Colombia has signed a $300m (£230m) agreement with the United Nations aimed at reducing the production of cocaine.
Farmers who switch from growing coca - the raw material used to make cocaine - to safer crops will be compensated.
The head of the UN's Office on Drugs and Crime (UNODC) said it was an "opportunity to turn the tide against Colombia's coca cultivation".
Speaking in Vienna, the head of the UNODC, Yury Fedotov, said: "This historic agreement is a unique opportunity to turn the tide against Colombia's coca cultivation and help farmers embrace alternative development.
"The pursuit of peace requires tangible solutions to the crimes that fuel and feed conflict."
Currently, farmers earn $300 (£230) a month for every hectare of coca they grow. This initiative will provide compensation to farmers if they revert to producing safer crops, such as coffee and cacao.
But the Colombian government says it is being challenged by armed groups who are trying to take over traditional coca production areas.

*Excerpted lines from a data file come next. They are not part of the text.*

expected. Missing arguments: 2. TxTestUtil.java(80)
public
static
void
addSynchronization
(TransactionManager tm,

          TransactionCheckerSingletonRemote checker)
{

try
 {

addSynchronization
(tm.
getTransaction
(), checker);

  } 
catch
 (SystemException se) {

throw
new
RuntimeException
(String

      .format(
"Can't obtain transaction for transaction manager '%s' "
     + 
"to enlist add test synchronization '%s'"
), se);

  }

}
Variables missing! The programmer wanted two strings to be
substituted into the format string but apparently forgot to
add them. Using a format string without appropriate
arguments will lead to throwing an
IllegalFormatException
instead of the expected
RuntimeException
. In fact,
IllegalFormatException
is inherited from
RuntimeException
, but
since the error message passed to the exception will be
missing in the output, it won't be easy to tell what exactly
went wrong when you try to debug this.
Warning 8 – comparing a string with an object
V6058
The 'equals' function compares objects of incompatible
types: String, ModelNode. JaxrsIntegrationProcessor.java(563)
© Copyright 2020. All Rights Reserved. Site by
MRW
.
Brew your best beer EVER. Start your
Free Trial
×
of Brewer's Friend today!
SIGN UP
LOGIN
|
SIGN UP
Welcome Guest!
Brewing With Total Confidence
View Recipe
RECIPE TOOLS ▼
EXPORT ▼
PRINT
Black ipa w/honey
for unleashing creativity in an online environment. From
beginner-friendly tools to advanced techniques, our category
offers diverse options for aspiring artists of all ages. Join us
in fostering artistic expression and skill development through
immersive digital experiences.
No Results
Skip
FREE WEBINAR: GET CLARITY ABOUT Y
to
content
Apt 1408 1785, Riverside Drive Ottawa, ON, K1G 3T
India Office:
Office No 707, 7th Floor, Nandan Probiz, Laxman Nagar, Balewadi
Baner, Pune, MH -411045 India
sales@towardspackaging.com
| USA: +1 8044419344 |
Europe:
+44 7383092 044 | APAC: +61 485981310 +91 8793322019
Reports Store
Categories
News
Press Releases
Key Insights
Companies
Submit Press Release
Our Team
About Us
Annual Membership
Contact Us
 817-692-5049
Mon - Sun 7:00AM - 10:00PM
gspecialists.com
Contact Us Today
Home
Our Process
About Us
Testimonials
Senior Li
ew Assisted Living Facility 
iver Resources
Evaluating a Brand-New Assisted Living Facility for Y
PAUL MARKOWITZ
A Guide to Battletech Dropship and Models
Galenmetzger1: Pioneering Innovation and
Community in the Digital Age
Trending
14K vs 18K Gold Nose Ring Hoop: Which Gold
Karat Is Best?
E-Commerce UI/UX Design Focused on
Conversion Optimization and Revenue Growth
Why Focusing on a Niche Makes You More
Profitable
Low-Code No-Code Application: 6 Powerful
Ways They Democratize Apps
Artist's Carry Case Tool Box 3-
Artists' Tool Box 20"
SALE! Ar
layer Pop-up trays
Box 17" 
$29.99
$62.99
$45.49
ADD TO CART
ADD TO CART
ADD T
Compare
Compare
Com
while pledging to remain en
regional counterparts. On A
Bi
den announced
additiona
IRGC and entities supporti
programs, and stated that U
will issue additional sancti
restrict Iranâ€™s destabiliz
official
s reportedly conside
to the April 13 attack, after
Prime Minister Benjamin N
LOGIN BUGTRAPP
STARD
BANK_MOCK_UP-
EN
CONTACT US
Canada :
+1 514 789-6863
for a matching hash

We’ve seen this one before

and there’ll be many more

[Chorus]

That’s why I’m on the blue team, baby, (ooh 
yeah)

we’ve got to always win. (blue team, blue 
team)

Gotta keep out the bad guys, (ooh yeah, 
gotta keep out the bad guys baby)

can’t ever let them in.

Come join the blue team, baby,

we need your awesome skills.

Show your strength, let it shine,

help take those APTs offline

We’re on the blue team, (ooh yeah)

These areas have expanded hugely in recent years. In July, the UN said there had been an annual increase of 50% in the area of land being used to cultivate coca leaf in Colombia.
Local analysts say the rise was caused partly by the government's peace deal with Farc rebels. Under the deal, the Farc agreed to relinquish control over drug production areas and help the government try to encourage local farmers to plant substitute crops.
But farmers took advantage of the delays while the crop substitution policy was set up. They planted coca because they knew they would be offered subsidies later not to grow the plant.